Back where I’m from, in a small city in Germany, people didn’t really talk about homosexuality and I was never surrounded by any gay people  - apart from the two gay teachers in my high school. One of them was a very ‘butch’ lesbian, meaning she appeared somewhat masculine. All the other teens in my school would talk trash about her - criticizing her walks, talks, and looks. But her being one of the only gay people I knew at that time, I simply thought that was what lesbians look like. As I always appeared pretty feminine and I clearly did not look like her, it did not even cross my mind that I could be gay too.  

Leaving my hometown in Germany and moving to Amsterdam was essential for me to realize I actually love dating girls; it showed me the most diverse crowd of people with all kinds of identities. This environment opened doors for me, and everything just started falling into place as I realized I am simply sexually, emotionally, and romantically attracted to women. 

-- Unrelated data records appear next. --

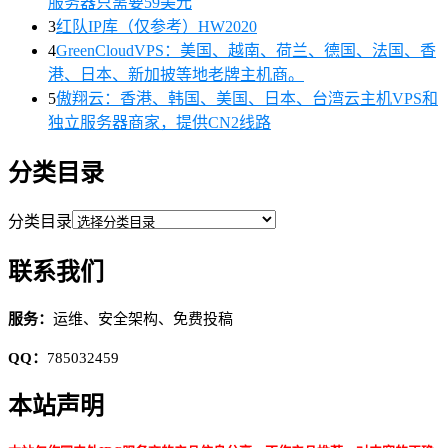
服务器只需要59美元
3
红队IP库（仅参考）HW2020
4
GreenCloudVPS：美国、越南、荷兰、德国、法国、香
港、日本、新加披等地老牌主机商。
5
傲翔云：香港、韩国、美国、日本、台湾云主机VPS和
独立服务器商家，提供CN2线路
分类目录
分类目录
联系我们
服务：
运维、安全架构、免费投稿
QQ：
785032459
本站声明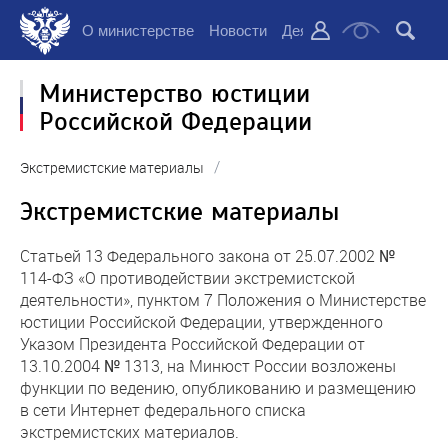
О министерстве
Новости
Деятельность
Докуме
Министерство юстиции
Российской Федерации
/
Экстремистские материалы
Экстремистские материалы
Статьей 13 Федерального закона от 25.07.2002 №
114-ФЗ «О противодействии экстремистской
деятельности», пунктом 7 Положения о Министерстве
юстиции Российской Федерации, утвержденного
Указом Президента Российской Федерации от
13.10.2004 № 1313, на Минюст России возложены
функции по ведению, опубликованию и размещению
в сети Интернет федерального списка
экстремистских материалов.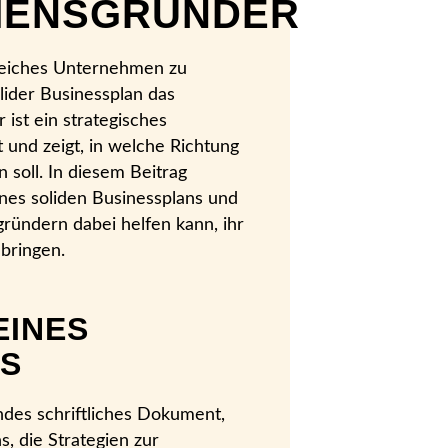
MENSGRÜNDER
reiches Unternehmen zu
olider Businessplan das
ist ein strategisches
 und zeigt, in welche Richtung
soll. In diesem Beitrag
nes soliden Businessplans und
ründern dabei helfen kann, ihr
bringen.
EINES
NS
ndes schriftliches Dokument,
, die Strategien zur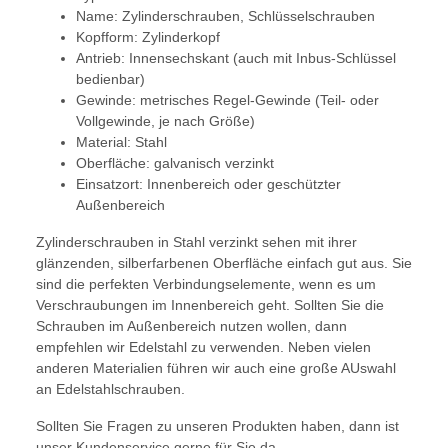
Name: Zylinderschrauben, Schlüsselschrauben
Kopfform: Zylinderkopf
Antrieb: Innensechskant (auch mit Inbus-Schlüssel
bedienbar)
Gewinde: metrisches Regel-Gewinde (Teil- oder
Vollgewinde, je nach Größe)
Material: Stahl
Oberfläche: galvanisch verzinkt
Einsatzort: Innenbereich oder geschützter
Außenbereich
Zylinderschrauben in Stahl verzinkt sehen mit ihrer
glänzenden, silberfarbenen Oberfläche einfach gut aus. Sie
sind die perfekten Verbindungselemente, wenn es um
Verschraubungen im Innenbereich geht. Sollten Sie die
Schrauben im Außenbereich nutzen wollen, dann
empfehlen wir Edelstahl zu verwenden. Neben vielen
anderen Materialien führen wir auch eine große AUswahl
an Edelstahlschrauben.
Sollten Sie Fragen zu unseren Produkten haben, dann ist
unser Kundenservice gerne für Sie da.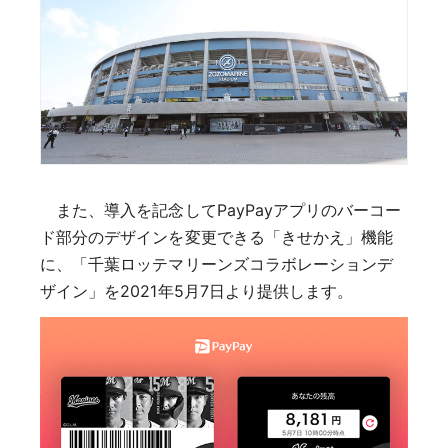
また、導入を記念してPayPayアプリのバーコー
ド部分のデザインを変更できる「きせかえ」機能
に、「千葉ロッテマリーンズコラボレーションデ
ザイン」を2021年5月7日より提供します。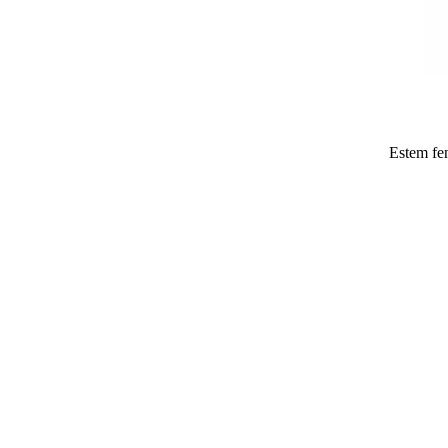
Estem fen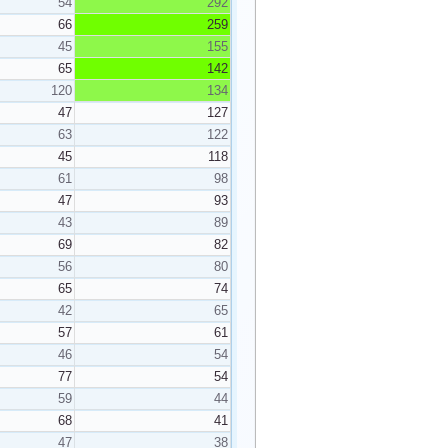
54
292
66
259
45
155
65
142
120
134
47
127
63
122
45
118
61
98
47
93
43
89
69
82
56
80
65
74
42
65
57
61
46
54
77
54
59
44
68
41
47
38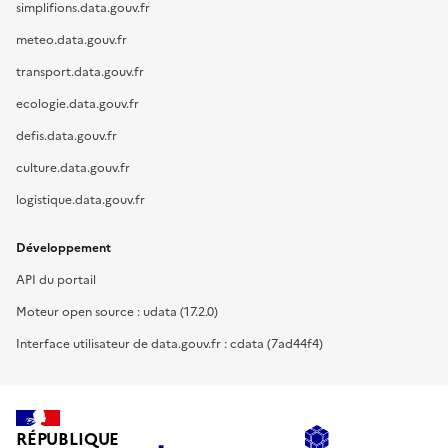
simplifions.data.gouv.fr
meteo.data.gouv.fr
transport.data.gouv.fr
ecologie.data.gouv.fr
defis.data.gouv.fr
culture.data.gouv.fr
logistique.data.gouv.fr
Développement
API du portail
Moteur open source : udata (17.2.0)
Interface utilisateur de data.gouv.fr : cdata (7ad44f4)
RÉPUBLIQUE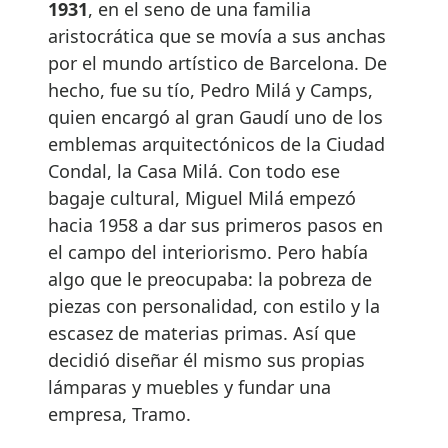
1931
, en el seno de una familia
aristocrática que se movía a sus anchas
por el mundo artístico de Barcelona. De
hecho, fue su tío, Pedro Milá y Camps,
quien encargó al gran Gaudí uno de los
emblemas arquitectónicos de la Ciudad
Condal, la Casa Milá. Con todo ese
bagaje cultural, Miguel Milá empezó
hacia 1958 a dar sus primeros pasos en
el campo del interiorismo. Pero había
algo que le preocupaba: la pobreza de
piezas con personalidad, con estilo y la
escasez de materias primas. Así que
decidió diseñar él mismo sus propias
lámparas y muebles y fundar una
empresa, Tramo.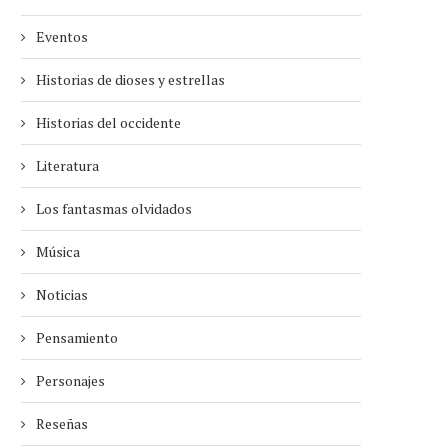
Eventos
Historias de dioses y estrellas
Historias del occidente
Literatura
Los fantasmas olvidados
Música
Noticias
Pensamiento
Personajes
Reseñas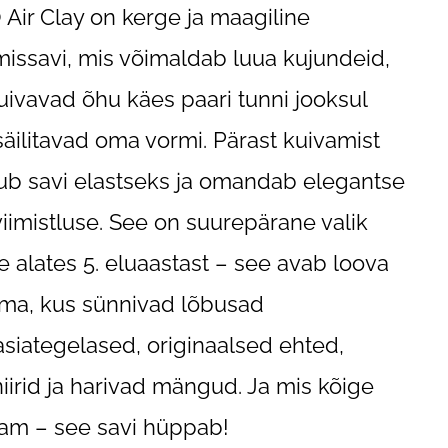
Air Clay on kerge ja maagiline
missavi, mis võimaldab luua kujundeid,
uivavad õhu käes paari tunni jooksul
säilitavad oma vormi. Pärast kuivamist
b savi elastseks ja omandab elegantse
viimistluse. See on suurepärane valik
le alates 5. eluaastast – see avab loova
ma, kus sünnivad lõbusad
asiategelased, originaalsed ehted,
iirid ja harivad mängud. Ja mis kõige
am – see savi hüppab!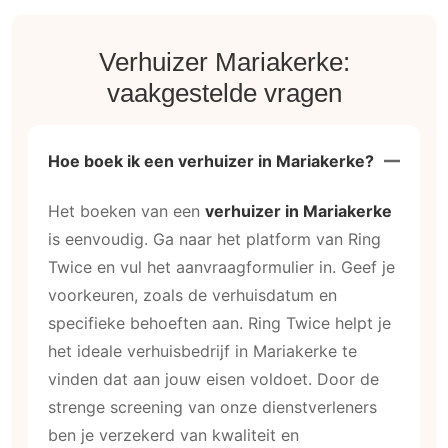
Verhuizer Mariakerke:
vaakgestelde vragen
Hoe boek ik een verhuizer in Mariakerke?
Het boeken van een
verhuizer in Mariakerke
is eenvoudig. Ga naar het platform van Ring
Twice en vul het aanvraagformulier in. Geef je
voorkeuren, zoals de verhuisdatum en
specifieke behoeften aan. Ring Twice helpt je
het ideale verhuisbedrijf in Mariakerke te
vinden dat aan jouw eisen voldoet. Door de
strenge screening van onze dienstverleners
ben je verzekerd van kwaliteit en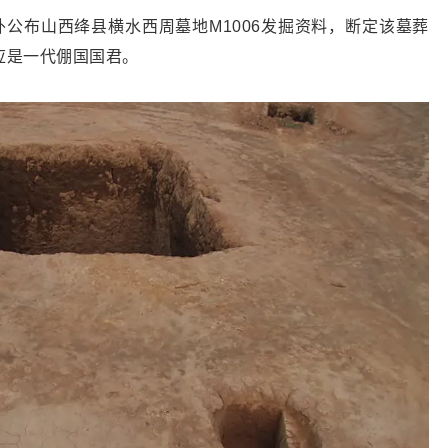
外公布山西绛县横水西周墓地M1006发掘资料，断定该墓葬
应是一代倗国国君。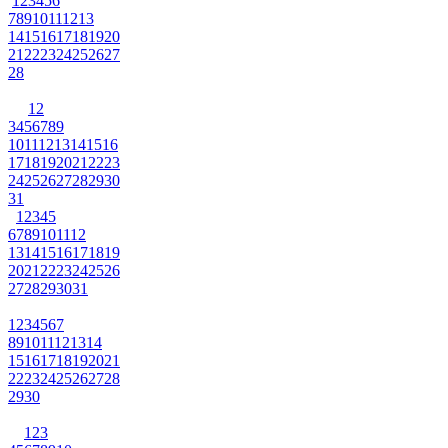
1
2
3
4
5
6
7
8
9
10
11
12
13
14
15
16
17
18
19
20
21
22
23
24
25
26
27
28
1
2
3
4
5
6
7
8
9
10
11
12
13
14
15
16
17
18
19
20
21
22
23
24
25
26
27
28
29
30
31
1
2
3
4
5
6
7
8
9
10
11
12
13
14
15
16
17
18
19
20
21
22
23
24
25
26
27
28
29
30
31
1
2
3
4
5
6
7
8
9
10
11
12
13
14
15
16
17
18
19
20
21
22
23
24
25
26
27
28
29
30
1
2
3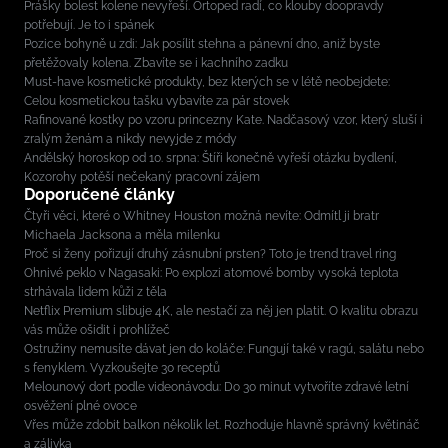
Prášky bolest kolene nevyřeší. Ortoped radí, co klouby doopravdy
potřebují. Je to i spánek
Pozice bohyně u zdi: Jak posílit stehna a pánevní dno, aniž byste
přetěžovaly kolena. Zbavíte se i kachního zadku
Must-have kosmetické produkty, bez kterých se v létě neobejdete:
Celou kosmetickou tašku vybavíte za pár stovek
Rafinované kostky po vzoru princezny Kate. Nadčasový vzor, který sluší i
zralým ženám a nikdy nevyjde z módy
Andělský horoskop od 10. srpna: Štíři konečně vyřeší otázku bydlení,
Kozorohy potěší nečekaný pracovní zájem
Doporučené články
Čtyři věci, které o Whitney Houston možná nevíte: Odmítl ji bratr
Michaela Jacksona a měla milenku
Proč si ženy pořizují druhý zásnubní prsten? Toto je trend travel ring
Ohnivé peklo v Nagasaki: Po explozi atomové bomby vysoká teplota
strhávala lidem kůži z těla
Netflix Premium slibuje 4K, ale nestačí za něj jen platit. O kvalitu obrazu
vás může ošidit i prohlížeč
Ostružiny nemusíte dávat jen do koláče: Fungují také v ragú, salátu nebo
s fenyklem. Vyzkoušejte 30 receptů
Melounový dort podle videonávodu: Do 30 minut vytvoříte zdravé letní
osvěžení plné ovoce
Vřes může zdobit balkon několik let. Rozhoduje hlavně správný květináč
a zálivka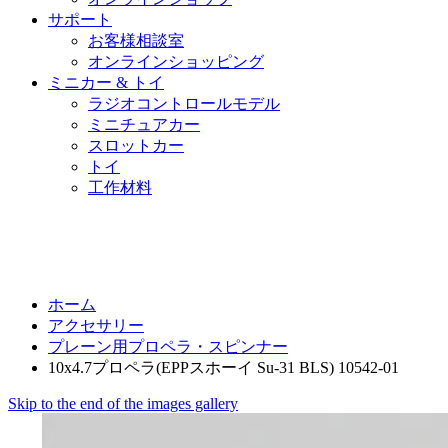
サポート
お客様相談室
オンラインショッピング
ミニカー & トイ
ラジオコントロールモデル
ミニチュアカー
スロットカー
トイ
工作材料
ホーム
アクセサリー
プレーン用プロペラ・スピンナー
10x4.7プロペラ(EPPスホーイ Su-31 BLS) 10542-01
Skip to the end of the images gallery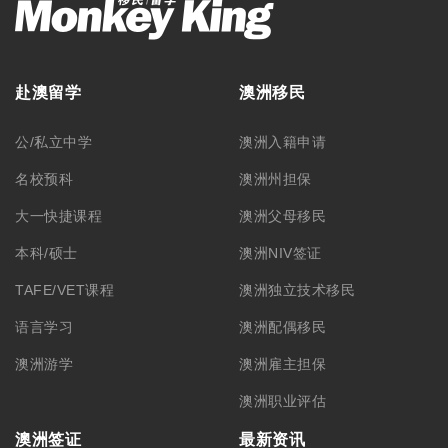
赴澳留学
澳洲移民
公/私立中学
澳洲入籍申请
名校预科
澳洲州担保
大一快捷课程
澳洲父母移民
本科/硕士
澳洲NIV签证
TAFE/VET课程
澳洲独立技术移民
语言学习
澳洲配偶移民
澳洲游学
澳洲雇主担保
澳洲职业评估
澳洲签证
最新资讯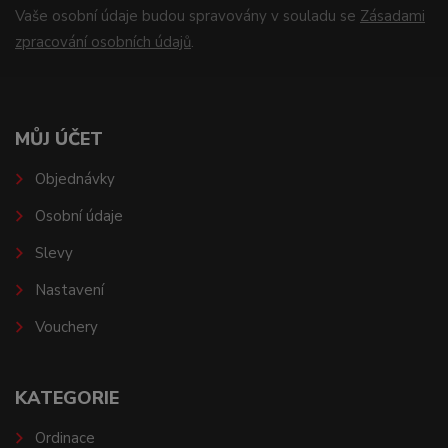
Vaše osobní údaje budou spravovány v souladu se
Zásadami
zpracování osobních údajů
.
MŮJ ÚČET
Objednávky
Osobní údaje
Slevy
Nastavení
Vouchery
KATEGORIE
Ordinace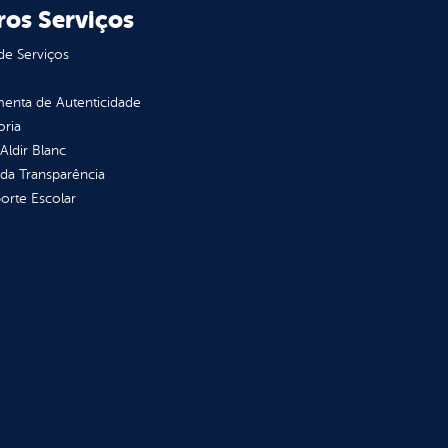
ros Serviços
de Serviços
enta de Autenticidade
oria
 Aldir Blanc
 da Transparência
orte Escolar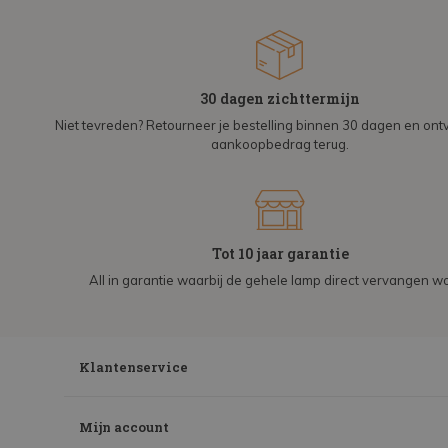
30 dagen zichttermijn
Niet tevreden? Retourneer je bestelling binnen 30 dagen en on
aankoopbedrag terug.
Tot 10 jaar garantie
All in garantie waarbij de gehele lamp direct vervangen wo
Klantenservice
Mijn account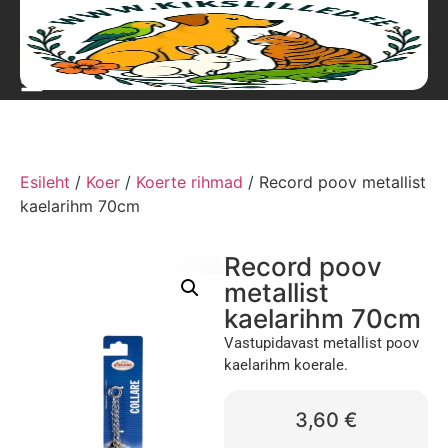
Esileht
/
Koer
/
Koerte rihmad
/ Record poov metallist
kaelarihm 70cm
Record poov
metallist
kaelarihm 70cm
Vastupidavast metallist poov
kaelarihm koerale.
3,60
€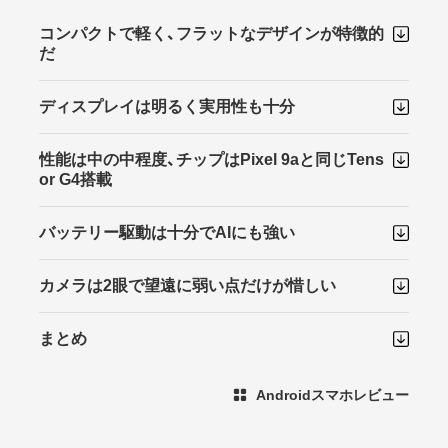
コンパクトで軽く、フラットなデザインが特徴的
だ
ディスプレイは明るく実用性も十分
性能は中の中程度、チップはPixel 9aと同じTens
or G4搭載
バッテリー駆動は十分でAIにも強い
カメラは2眼で望遠に弱い点だけが惜しい
まとめ
Androidスマホレビュー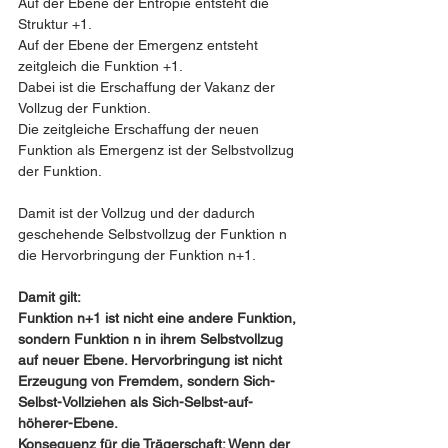
Auf der Ebene der Entropie entsteht die 
Struktur +1.
Auf der Ebene der Emergenz entsteht 
zeitgleich die Funktion +1.
Dabei ist die Erschaffung der Vakanz der 
Vollzug der Funktion.
Die zeitgleiche Erschaffung der neuen 
Funktion als Emergenz ist der Selbstvollzug 
der Funktion.
Damit ist der Vollzug und der dadurch 
geschehende Selbstvollzug der Funktion n 
die Hervorbringung der Funktion n+1. 
Damit gilt: 
Funktion n+1 ist nicht eine andere Funktion, 
sondern Funktion n in ihrem Selbstvollzug 
auf neuer Ebene. Hervorbringung ist nicht 
Erzeugung von Fremdem, sondern Sich-
Selbst-Vollziehen als Sich-Selbst-auf-
höherer-Ebene.
Konsequenz für die Trägerschaft: Wenn der 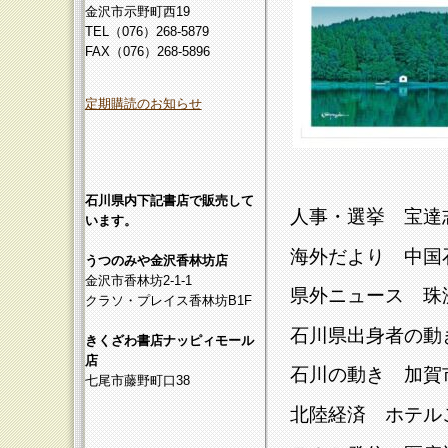
金沢市示野町西19
TEL（076）268-5879
FAX（076）268-5896
定期購読のお知らせ
石川県内下記書店で販売して
人事・選挙 宝達
います。
海外だより 中国
うつのみや金沢香林坊店
金沢市香林坊2-1-1
県外ニュース 珠
クラソ・プレイス香林坊B1F
石川県出身者の動
きくざわ書店ナッピィモール
店
石川の動き 加賀
七尾市藤野町口38
北陸経済 ホテル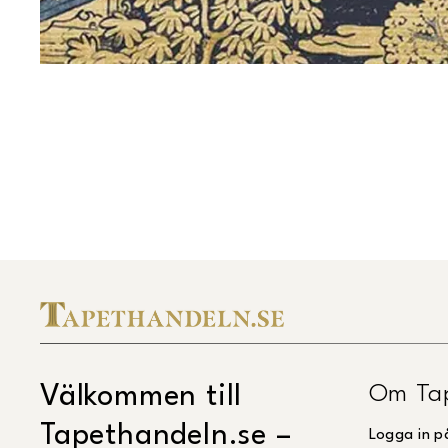
Om Ta
Välkommen till
Tapethandeln.se –
Logga in p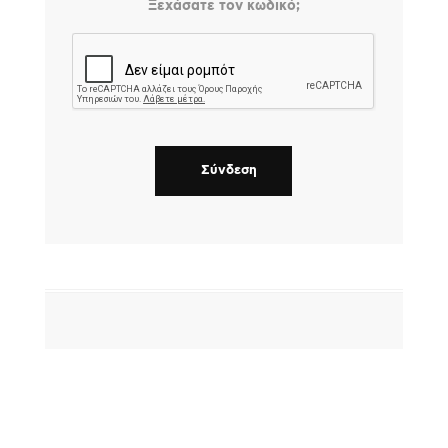
Ξεχάσατε τον κωδικό;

Immediately after coming out, I had somewhat of an identity crisis; I didn’t know how to express myself after coming to terms with my sexuality. As I am very straight-passing and do not look like a “stereotypical lesbian”, people usually do not assume I’m gay - which, by the way, makes dating a lot harder. Thank God for dating apps, though. I always thought that once I had come out that would be it - ‘now everyone knows I’m gay!’ Little did I know that I would weekly find myself having to explain everything all over again to friends, family, and sometimes to a drunk stranger at the bar. I mean it’s cool, I get it; we live in a heteronormative society. Just look at our favorite romantic comedies - they’re all very heteronormative and heterosexual. This is why queer representation in media and film is so important as it helps to normalize queer relationships. Lesbians and the thought of ‘two girls kissing and having sex’ is still largely hyper-sexualized, and I still get comments or creepy looks when I walk down the street holding hands or kissing another girl, especially from men. I’ve mostly learned to ignore it, but quite frankly it's annoying and unasked for. 

I often wonder who I would be now if I never moved to Amsterdam. I obviously have no answer to that question, but all I can say is I am incredibly happy and grateful for how my life has turned out and where I am at this moment.”